Assigned task — The answer must be the full listing, word for word, with no pictures in it.
------------------------------------------------
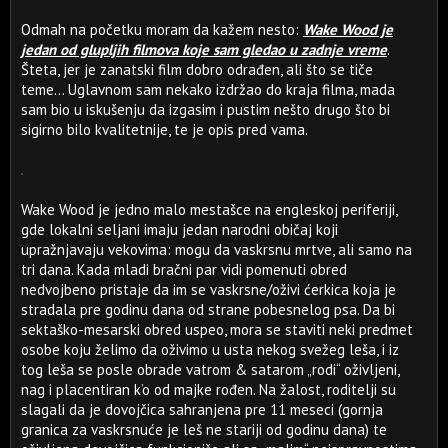
Odmah na početku moram da kažem nesto:
Wake Wood je
jedan od glupljih filmova koje sam gledao u zadnje vreme
.
Šteta, jer je zanatski film dobro odrađen, ali što se tiče
teme... Uglavnom sam nekako izdržao do kraja filma, mada
sam bio u iskušenju da izgasim i pustim nešto drugo što bi
sigirno bilo kvalitetnije, te je opis pred vama.
Wake Wood je jedno malo mestašce na engleskoj periferiji,
gde lokalni seljani imaju jedan narodni običaj koji
upražnjavaju vekovima: mogu da vaskrsnu mrtve, ali samo na
tri dana. Kada mladi bračni par vidi pomenuti obred
nedvojbeno pristaje da im se vaskrsne/oživi ćerkica koja je
stradala pre godinu dana od strane pobesnelog psa. Da bi
sektaško-mesarski obred uspeo, mora se staviti neki predmet
osobe koju želimo da oživimo u usta nekog svežeg leša, i iz
tog leša se posle obrade vatrom & satarom „rodi“ oživljeni,
nag i placentiran k’o od majke rođen. Na žalost, roditelji su
slagali da je dovojčica sahranjena pre 11 meseci (gornja
granica za vaskrsnuće je leš ne stariji od godinu dana) te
------------------------------------------------
Answer space —
Odmah na početku moram da kažem nesto:
Wake Wood je
jedan od glupljih filmova koje sam gledao u zadnje vreme
.
Šteta, jer je zanatski film dobro odrađen, ali što se tiče
teme... Uglavnom sam nekako izdržao do kraja filma, mada
sam bio u iskušenju da izgasim i pustim nešto drugo što bi
sigirno bilo kvalitetnije, te je opis pred vama.
Wake Wood je jedno malo mestašce na engleskoj periferiji,
gde lokalni seljani imaju jedan narodni običaj koji
upražnjavaju vekovima: mogu da vaskrsnu mrtve, ali samo na
tri dana. Kada mladi bračni par vidi pomenuti obred
nedvojbeno pristaje da im se vaskrsne/oživi ćerkica koja je
stradala pre godinu dana od strane pobesnelog psa. Da bi
sektaško-mesarski obred uspeo, mora se staviti neki predmet
osobe koju želimo da oživimo u usta nekog svežeg leša, i iz
tog leša se posle obrade vatrom & satarom „rodi“ oživljeni,
nag i placentiran k’o od majke rođen. Na žalost, roditelji su
slagali da je dovojčica sahranjena pre 11 meseci (gornja
granica za vaskrsnuće je leš ne stariji od godinu dana) te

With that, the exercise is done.